重新定义蛋白质二级结构预测的目标。

Redefining the goals of protein secondary structure prediction.

作者信息

Rost B, Sander C, Schneider R

机构信息

EMBL Heidelberg, Germany.

出版信息

J Mol Biol. 1994 Jan 7;235(1):13-26. doi: 10.1016/s0022-2836(05)80007-5.
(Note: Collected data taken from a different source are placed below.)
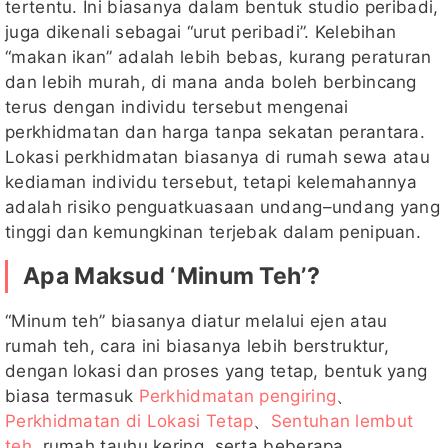
tertentu. Ini biasanya dalam bentuk studio peribadi,
juga dikenali sebagai “urut peribadi”. Kelebihan
“makan ikan” adalah lebih bebas, kurang peraturan
dan lebih murah, di mana anda boleh berbincang
terus dengan individu tersebut mengenai
perkhidmatan dan harga tanpa sekatan perantara.
Lokasi perkhidmatan biasanya di rumah sewa atau
kediaman individu tersebut, tetapi kelemahannya
adalah risiko penguatkuasaan undang–undang yang
tinggi dan kemungkinan terjebak dalam penipuan.
Apa Maksud ‘Minum Teh’?
“Minum teh” biasanya diatur melalui ejen atau
rumah teh, cara ini biasanya lebih berstruktur,
dengan lokasi dan proses yang tetap, bentuk yang
biasa termasuk
Perkhidmatan pengiring
、
Perkhidmatan di Lokasi Tetap
、
Sentuhan lembut
teh
, rumah tauhu kering, serta beberapa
DOI:10.1016/s0022-2836(05)80007-5

PMID:8289237

Abstract

Secondary structure prediction recently has surpassed the 70% level of average accuracy, evaluated on the single residue states helix, strand and loop (Q3). But the ultimate goal is reliable prediction of tertiary (three-dimensional, 3D) structure, not 100% single residue accuracy for secondary structure. A comparison of pairs of structurally homologous proteins with divergent sequences reveals that considerable variation in the position and length of secondary structure segments can be accommodated within the same 3D fold. It is therefore sufficient to predict the approximate location of helix, strand, turn and loop segments, provided they are compatible with the formation of 3D structure. Accordingly, we define here a measure of segment overlap (Sov) that is somewhat insensitive to small variations in secondary structure assignments. The new segment overlap measure ranges from an ignorance level of 37% (random protein pairs) via a current level of 72% for a prediction method based on sequence profile input to neural networks (PHD) to an average 90% level for homologous protein pairs. We conclude that the highest scores one can reasonably expect for secondary structure prediction are a single residue accuracy of Q3 > 85% and a fractional segment overlap of Sov > 90%.

摘要

二级结构预测最近在单残基状态的螺旋、链和环（Q3）评估中平均准确率已超过70%。但最终目标是可靠预测三级（三维，3D）结构，而非二级结构的100%单残基准确率。对具有不同序列的结构同源蛋白质对进行比较发现，在相同的3D折叠中可以容纳二级结构片段的位置和长度的相当大变化。因此，只要螺旋、链、转角和环片段的预测位置与3D结构的形成兼容，预测其大致位置就足够了。相应地，我们在此定义了一种片段重叠度（Sov）度量，它对二级结构分配中的小变化不太敏感。新的片段重叠度度量范围从37%的无知水平（随机蛋白质对），到基于序列轮廓输入到神经网络（PHD）的预测方法目前72%的水平，再到同源蛋白质对平均90%的水平。我们得出结论，二级结构预测可以合理期望的最高分数是Q3的单残基准确率>85%以及Sov的片段重叠分数>90%。